IT support works best when they maintain core systems adhering to open standards. That way they can supply mainstream users with standard devices/environments, while still allowing sophisticated users to connect and get their work done. Part of the deal can be that sophisticated users provide their own support for their environments.
For example, while secretaries may be best served by running Windows, it often makes good business sense for dev teams to work on their target environment. A good dev team won't have any problem supporting themselves so long as the infrastructure is solid.
A special class of user is the early adopter. Befriend these people because they are investing time in experimenting with new tech, some of which will become mainstream (and some of which is passing fad). So long as you insist on them supporting their own crazy experiments, their efforts are a net win. For instance, early adopters seem to have worked out that iPads will be the mainstream winner out of the tablet field. That's a whole lot of research and evaluation that IT doesn't have to do.

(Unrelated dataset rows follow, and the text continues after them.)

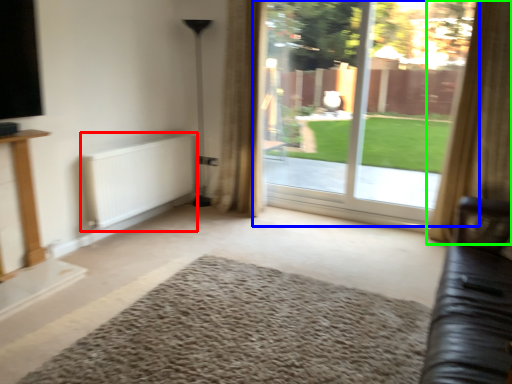 Question: Which is farther away from radiator (highlighted by a red box)? window (highlighted by a blue box) or curtain (highlighted by a green box)?

Choices:
 (A) window
 (B) curtain

Answer: (B) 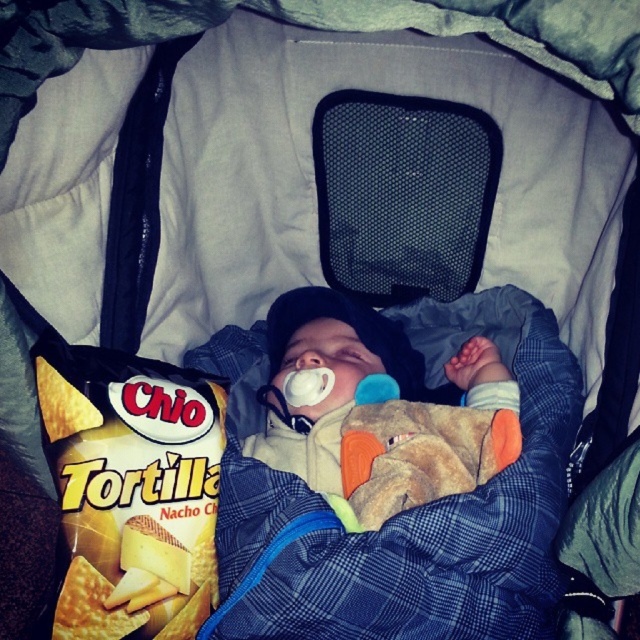 You are a parent holding a baby in a stroller. You want to place a snack on the stroller tray. The snack is a bag of yellow tortilla chips at lower left. Where should you place the bag so it doesn not fall off the tray?

The yellow tortilla chips at lower left should be placed away from the edge of the tray to prevent it from falling off. Since the chips are located at point (132, 490), positioning them towards the center of the tray would be safer.

You are a parent holding a soft plush toy at center. You want to place it closer to your baby without touching the baby. Can you move it 10 inches closer?

The soft plush toy at center is currently 35.20 inches away from the viewer. Moving it 10 inches closer would bring it to 25.20 inches away, which is still a safe distance and possible to do without touching the baby.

What about security? I think this is often used as an excuse for trying to (quixotically) maintain some kind of status quo. Of course security is important. Appropriate policies should be enforce by core systems, with the assumption that pretty much all mobile devices are insecure. For instance, there's usually no need for a lawyer's iPad to access the central source code repository, and this is trivial to enforce without descending into a subjective argument about which mobile devices are less secure. They all suck.
The big picture is that the way we live and work is changing. People carry lots of powerful mobile devices, and work and leisure are ever more intertwined. Good IT people will work out a way to support their customers. The rest will go the way of the mainframe operator.